因此,我们总体上可以认为,将公务员违反法律中禁止进行投资经营的规定而订立的协议认定为有效是较为普遍的、占据主导地位的观点。而笔者认为,这种合同必须是无效的合同,但这是少数说。
二、法院主流判决:违反《公务员法》第53条第14项规定不影响合同效力
法律包括《公务员法》并没有要求公务员不得从事所有的营利性活动。一些可能与公务员权力相分离的投资行为是法律或纪律所允许的,如投资股市等。对公务员可得投资的方式而言,基于公法“法不授权即禁止”的逻辑,法律对明确允许之外的投资行为的态度都应当是禁止的。法律禁止公务员投资营利性经营的一个目的是避免公务员滥用公权力进行权钱交易使权力异化,扰乱市场自由竞争秩序或损害市场主体的平等性。人民法院在公务员违反禁止性规定而订立的合同的效力这个问题上持何种态度,也是值得分析的问题。笔者选择北大法宝所收录的案例为分析对象对该问题进行初步阐释。需要特别注意的是,公务员与其他合伙人或出资人订立的合伙协议或出资人协议以及其作为合伙人或股东作出的企业决议或者股东会、董事会决议的概念不同,为了简化问题的分析,笔者主要讨论公务员订立的投资经营协议的效力。法院在两个问题上的立场具有内在相关性,因为法院对公务员法第53条第14项规定性质的认定能够将两者的立场统一起来,因此也附带讨论法院在股东会、董事会决议效力判断上的观点。
(一)法院审理相关案件的基本情况
截止到2011年4月1日,北大法宝共有10份与《公务员法》第53条相关的裁判文书,这些裁判文书均是依据该条第14项作出的。从这些裁判文书中我们可以得出法院在该问题上的态度以及推理过程。这10个案件的基本情况是:
从上述表格来判断,此类案件的案由是多元的,分布的省份也较多,而且绝大多数案件都经过二审。因此,该类案件从一定程度上印证了公务员违反法律进行营利性活动的普遍性。
(二)法院对该合同效力的立场
在这十个案件的判决中,就公务员的身份是否影响合伙协议效力、出资协议效力以及股东大会、股东会以及董事会决议的效力问题上有两个态度:一个是有效说,一个是无效说。

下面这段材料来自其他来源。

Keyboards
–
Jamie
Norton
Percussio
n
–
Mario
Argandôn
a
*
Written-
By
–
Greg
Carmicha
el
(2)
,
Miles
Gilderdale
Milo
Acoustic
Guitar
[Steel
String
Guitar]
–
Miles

1.有效说。在这10个案件中,9个案件认为,合伙人或股东的公务员身份都不影响其所订立的合伙协议或者出资协议的效力,而且其作为股东作出的股东会、股东大会、董事会决议的效力亦不受影响。总结来看,法院作出的判决理由主要有以下三种:
第一,明确认为《公务员法》第53条第14项的规定为管理性规定。这种判决认为,对合同效力有影响的是强制性规定中的效力性规定,如果该强制性规定为管理性规定,其不影响合同效力。如安阳市文峰区人民法院在张庆国诉付风生侵害企业出资人权益纠纷案中认为:“我国公务员法中关于公务员不准经商办企业的规定属于管理性规定而非效力性规定,根据最高人民法院相关司法解释的规定,其行为并不影响原、被告之间民事行为的效力,故被告以此请求驳回原告诉讼请求的理由不能成立,本院不予支持。”与此相似的还有重庆市涪陵区人民法院的杨勇等诉李茂荣等合伙纠纷案((2008)涪民初字第450号)、江苏省南京市中级人民法院的周新民与刘正玺股权转让合同纠纷上诉案((2007)宁民二终字第417号)、广东省广州市中级人民法院的广东省友谊国际企业服务有限公司与孙亚莉出资分红纠纷上诉案((2009)穗中法民二终字第2459号)。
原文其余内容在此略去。